Volgens experts van autobedrijven die in deze richting werken, waaronder Honda, Nissan, Toyota en GM, is het waarschijnlijk dat er eerst combinatieauto's zullen worden gemaakt die van bedrijfsmodus kunnen wisselen, en dat de bougie zal worden gebruikt als een soort assistent in gevallen waar HCCI moeilijkheden ondervindt. Volkswagen implementeert een soortgelijk systeem al in zijn CCS-motor (Combined Combustion System), die momenteel uitsluitend op speciaal voor hem ontwikkelde synthetische brandstof loopt.

Ontsteking van het mengsel in HCCI-motoren kan worden uitgevoerd in een breed scala aan verhoudingen tussen brandstof, lucht en uitlaatgassen (het is voldoende om de zelfontbrandingstemperatuur te bereiken), en een korte verbrandingstijd leidt tot een aanzienlijke toename van het motorrendement. Sommige problemen van nieuwe typen units kunnen met succes worden opgelost in combinatie met hybride systemen, zoals Toyota's Hybrid Synergy Drive - in dit geval kan de verbrandingsmotor alleen worden gebruikt in een bepaalde modus die optimaal is qua snelheid en belasting. op het werk, waardoor modi worden omzeild waarin de motor worstelt of inefficiënt wordt.
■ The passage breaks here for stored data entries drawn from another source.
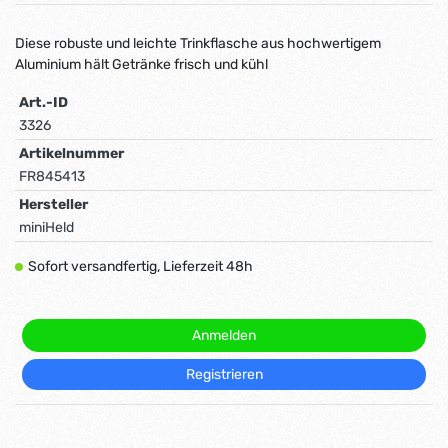
Diese robuste und leichte Trinkflasche aus hochwertigem
Aluminium hält Getränke frisch und kühl
Art.-ID
3326
Artikelnummer
FR845413
Hersteller
miniHeld
Sofort versandfertig, Lieferzeit 48h
Anmelden
Registrieren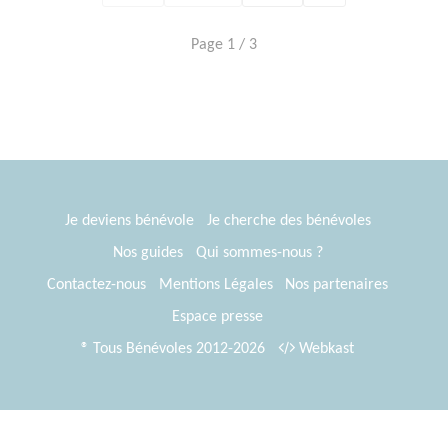
Page 1 / 3
Je deviens bénévole
Je cherche des bénévoles
Nos guides
Qui sommes-nous ?
Contactez-nous
Mentions Légales
Nos partenaires
Espace presse
® Tous Bénévoles 2012-2026
Webkast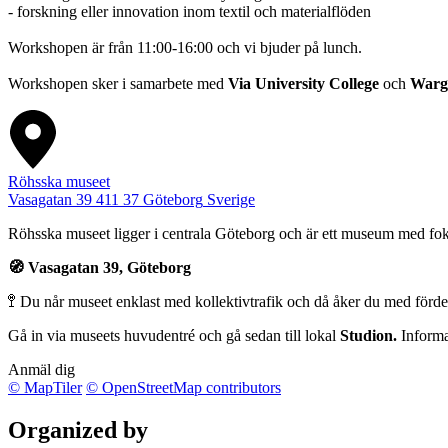
- forskning eller innovation inom textil och materialflöden
Workshopen är från 11:00-16:00 och vi bjuder på lunch.
Workshopen sker i samarbete med
Via University College
och
Warg
Röhsska museet
Vasagatan 39
411 37
Göteborg
Sverige
Röhsska museet ligger i centrala Göteborg och är ett museum med fok
🧭 Vasagatan 39, Göteborg
🚏 Du når museet enklast med kollektivtrafik och då åker du med fördel 
Gå in via museets huvudentré och gå sedan till lokal
Studion.
Inform
Anmäl dig
© MapTiler
© OpenStreetMap contributors
Organized by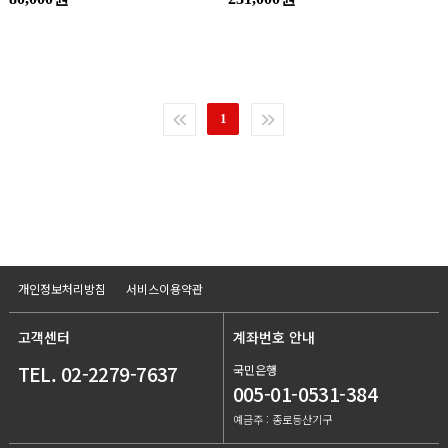
1
개인정보처리방침
서비스이용약관
고객센터
계좌번호 안내
TEL. 02-2279-7637
국민은행
005-01-0531-384
예금주 : 종로등산기구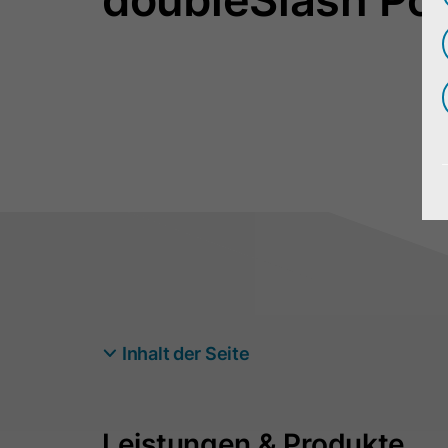
Inhalt der Seite
Leistungen & Produkte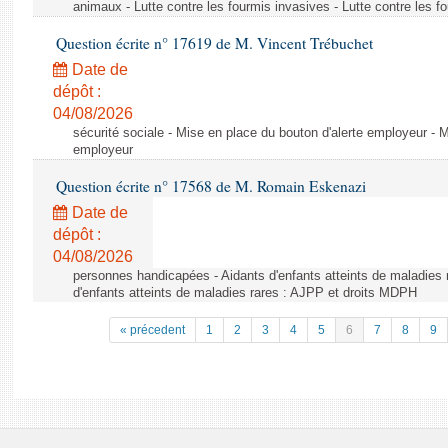
animaux - Lutte contre les fourmis invasives - Lutte contre les f
Question écrite n° 17619 de M. Vincent Trébuchet
Date de
dépôt :
04/08/2026
sécurité sociale - Mise en place du bouton d'alerte employeur - M
employeur
Question écrite n° 17568 de M. Romain Eskenazi
Date de
dépôt :
04/08/2026
personnes handicapées - Aidants d'enfants atteints de maladies 
d'enfants atteints de maladies rares : AJPP et droits MDPH
« précedent
1
2
3
4
5
6
7
8
9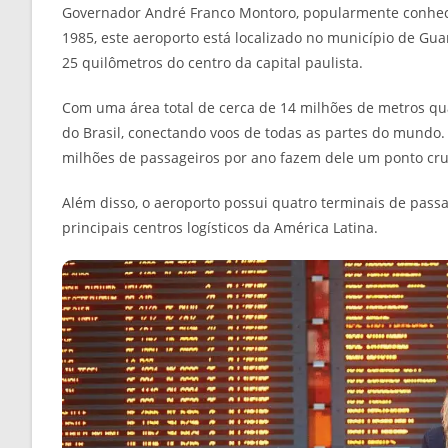
Governador André Franco Montoro, popularmente conhec
1985, este aeroporto está localizado no município de Gu
25 quilômetros do centro da capital paulista.
Com uma área total de cerca de 14 milhões de metros qua
do Brasil, conectando voos de todas as partes do mundo
milhões de passageiros por ano fazem dele um ponto cruc
Além disso, o aeroporto possui quatro terminais de pass
principais centros logísticos da América Latina.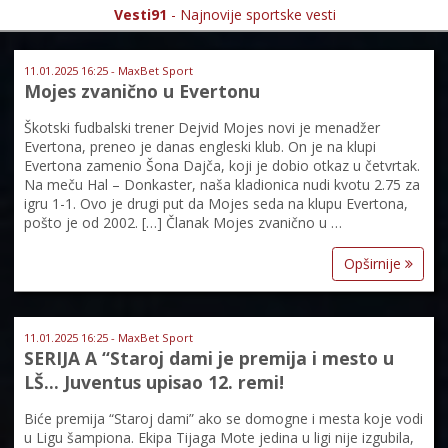
Vesti91
- Najnovije sportske vesti
11.01.2025 16:25 - MaxBet Sport
Mojes zvanično u Evertonu
Škotski fudbalski trener Dejvid Mojes novi je menadžer
Evertona, preneo je danas engleski klub. On je na klupi
Evertona zamenio Šona Dajča, koji je dobio otkaz u četvrtak.
Na meču Hal – Donkaster, naša kladionica nudi kvotu 2.75 za
igru 1-1. Ovo je drugi put da Mojes seda na klupu Evertona,
pošto je od 2002. […] Članak Mojes zvanično u …
Opširnije
11.01.2025 16:25 - MaxBet Sport
SERIJA A “Staroj dami je premija i mesto u
LŠ… Juventus upisao 12. remi!
Biće premija “Staroj dami” ako se domogne i mesta koje vodi
u Ligu šampiona. Ekipa Tijaga Mote jedina u ligi nije izgubila,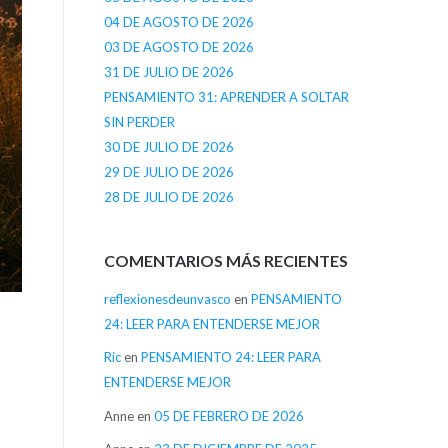
04 DE AGOSTO DE 2026
03 DE AGOSTO DE 2026
31 DE JULIO DE 2026
PENSAMIENTO 31: APRENDER A SOLTAR
SIN PERDER
30 DE JULIO DE 2026
29 DE JULIO DE 2026
28 DE JULIO DE 2026
COMENTARIOS MÁS RECIENTES
reflexionesdeunvasco
en
PENSAMIENTO
24: LEER PARA ENTENDERSE MEJOR
Ric
en
PENSAMIENTO 24: LEER PARA
ENTENDERSE MEJOR
Anne
en
05 DE FEBRERO DE 2026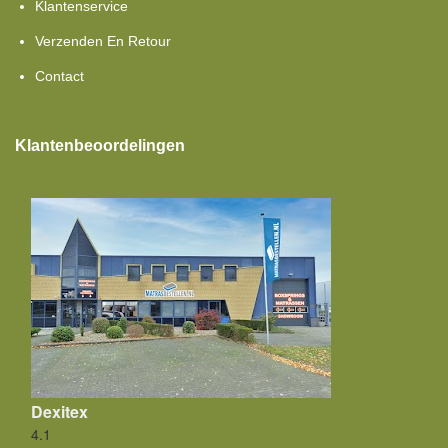
Klantenservice
Verzenden En Retour
Contact
Klantenbeoordelingen
Dexitex
4.1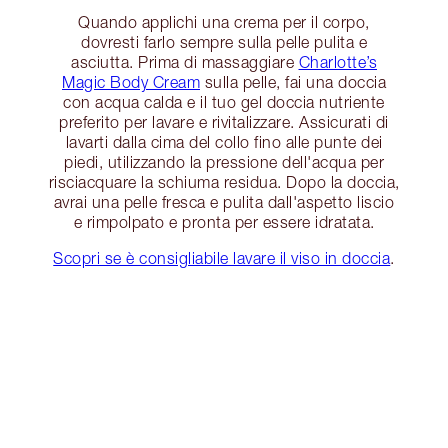
Quando applichi una crema per il corpo,
dovresti farlo sempre sulla pelle pulita e
asciutta. Prima di massaggiare
Charlotte’s
Magic Body Cream
sulla pelle, fai una doccia
con acqua calda e il tuo gel doccia nutriente
preferito per lavare e rivitalizzare. Assicurati di
lavarti dalla cima del collo fino alle punte dei
piedi, utilizzando la pressione dell'acqua per
risciacquare la schiuma residua. Dopo la doccia,
avrai una pelle fresca e pulita dall'aspetto liscio
e rimpolpato e pronta per essere idratata.
Scopri se è consigliabile lavare il viso in doccia
.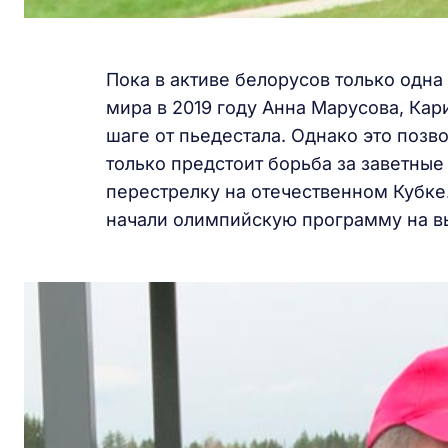
Пока в активе белорусов только одн
мира в 2019 году Анна Марусова, Кар
шаге от пьедестала. Однако это позв
только предстоит борьба за заветные
перестрелку на отечественном Кубке
начали олимпийскую программу на в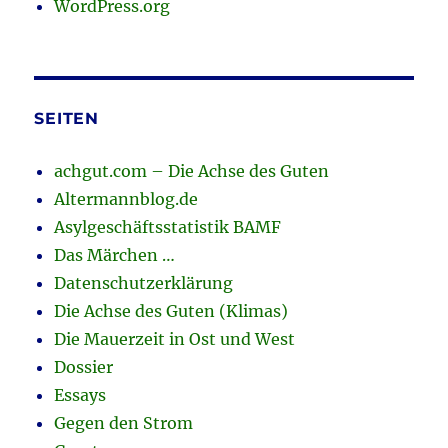
WordPress.org
SEITEN
achgut.com – Die Achse des Guten
Altermannblog.de
Asylgeschäftsstatistik BAMF
Das Märchen …
Datenschutzerklärung
Die Achse des Guten (Klimas)
Die Mauerzeit in Ost und West
Dossier
Essays
Gegen den Strom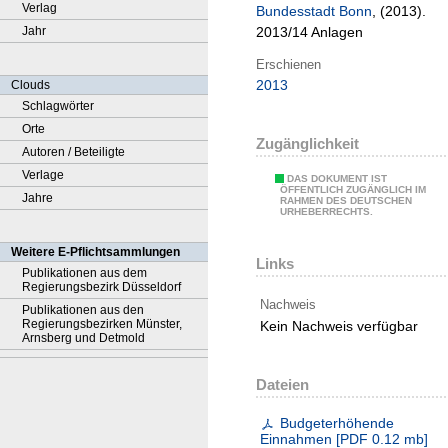
Verlag
Bundesstadt Bonn
, (2013).
Jahr
2013/14 Anlagen
Erschienen
2013
Clouds
Schlagwörter
Orte
Zugänglichkeit
Autoren / Beteiligte
Verlage
DAS DOKUMENT IST
ÖFFENTLICH ZUGÄNGLICH IM
Jahre
RAHMEN DES DEUTSCHEN
URHEBERRECHTS.
Weitere E-Pflichtsammlungen
Links
Publikationen aus dem
Regierungsbezirk Düsseldorf
Nachweis
Publikationen aus den
Regierungsbezirken Münster,
Kein Nachweis verfügbar
Arnsberg und Detmold
Dateien
Budgeterhöhende
Einnahmen
[
PDF
0.12 mb
]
Verbranding in HCCI-motoren, bereikt door een geïntegreerde regeling van temperatuur, druk, hoeveelheid en kwaliteit van het mengsel in een positie dicht bij GMT, is inderdaad een groot probleem tegen de achtergrond van een veel eenvoudigere ontsteking met een bougie. Aan de andere kant hoeft HCCI geen turbulente processen te creëren, die belangrijk zijn voor benzine- en vooral dieselmotoren, vanwege de gelijktijdige volumetrische aard van zelfontbranding. Tegelijkertijd is het om deze reden dat zelfs kleine temperatuurafwijkingen kunnen leiden tot aanzienlijke veranderingen in kinetische processen.

In de praktijk is de belangrijkste factor voor de toekomst van dit type motor het type brandstof, en de juiste ontwerpoplossing kan alleen worden gevonden met een gedetailleerde kennis van zijn gedrag in de verbrandingskamer. Daarom werken veel autobedrijven momenteel samen met oliemaatschappijen (zoals Toyota en ExxonMobil) en worden de meeste experimenten in dit stadium uitgevoerd met speciaal ontworpen synthetische brandstoffen, waarvan de samenstelling en het gedrag van tevoren zijn berekend. De efficiëntie van het gebruik van benzine en diesel in HCCI is in strijd met de logica van klassieke motoren. Vanwege de hoge zelfontbrandingstemperatuur van benzines kan de compressieverhouding daarin variëren van 12:1 tot 21:1, en in dieselbrandstof, die ontbrandt bij lagere temperaturen, zou deze relatief klein moeten zijn - in de orde van grootte van slechts 8 :1.